Turkish Journal of Medical Sciences




Background/aim: Type 2 diabetes mellitus (T2D) is a complex metabolic impairment. Beta cell (BC) failure is the most challenging among its pathogenetic mechanisms. Recognizing reversible contributors to BC failure could guide individualized approach to early T2D treatment. The aim of this study was to compare early short-term insulin treatment vs. glimepiride, both added to metformin, on BC function, glycemic and lipid control, during 12-month follow-up. Patients and methods: Eighty newly diagnosed T2D patients, 30-65 years of age, presenting with HbA1c ≥ 9% were enrolled in the study.
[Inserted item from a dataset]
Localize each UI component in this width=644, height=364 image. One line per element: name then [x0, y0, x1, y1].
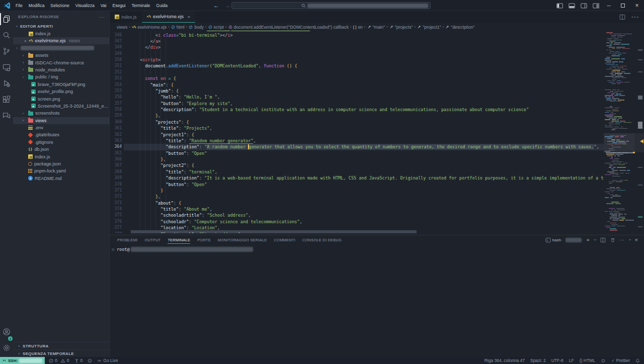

They were randomly assigned to single-month initial insulin therapy (INS) added to metformin, or to glimepiride and metformin (OAD) as only treatment. Subjects assigned to initial insulin intervention were thereafter switched to OAD. C-peptide (C-Pep) was analyzed at baseline and 2 hours after standardized test meal (STM). All subjects were STM-retested after 3 and 12 months. HbA1c, serum lipids, BMI, HOMA IR, and HOMA B were assessed over follow-up. Results: HbA1c was lower in INS vs OAD at 3-months: 6.26 ± 0.18% vs 6.78 ± 0.10% (p = 0.016), remaining so by 12 months (p = 0.056). BMI-adjusted ΔC-Pep was greater in INS vs. OAD at 3 months (4.60 ± 0.59 vs. 3.21 ± 0.34 m2/kg; p = 0.044), persisting by 12 months (4.57 ± 0.56 vs. 3.04 ± 0.34 m2/kg; p = 0.023). Average ΔC-Pep improvement from recruitment to 3 months was 100.8% in INS, vs. 51.3% in OAD. Prevalence of STM-ΔC-Pep response greater than 2.4 ng/mL had risen 3.2-fold by 12 months in the INS, vs. 2.4-fold only in the OAD group (p = 0.018). Conclusion: Early short-term insulin intervention in newly diagnosed T2D improves beta cell function more than glimepiride, both added to metformin, resulting in a superior and longer lasting glycemic and lipid control.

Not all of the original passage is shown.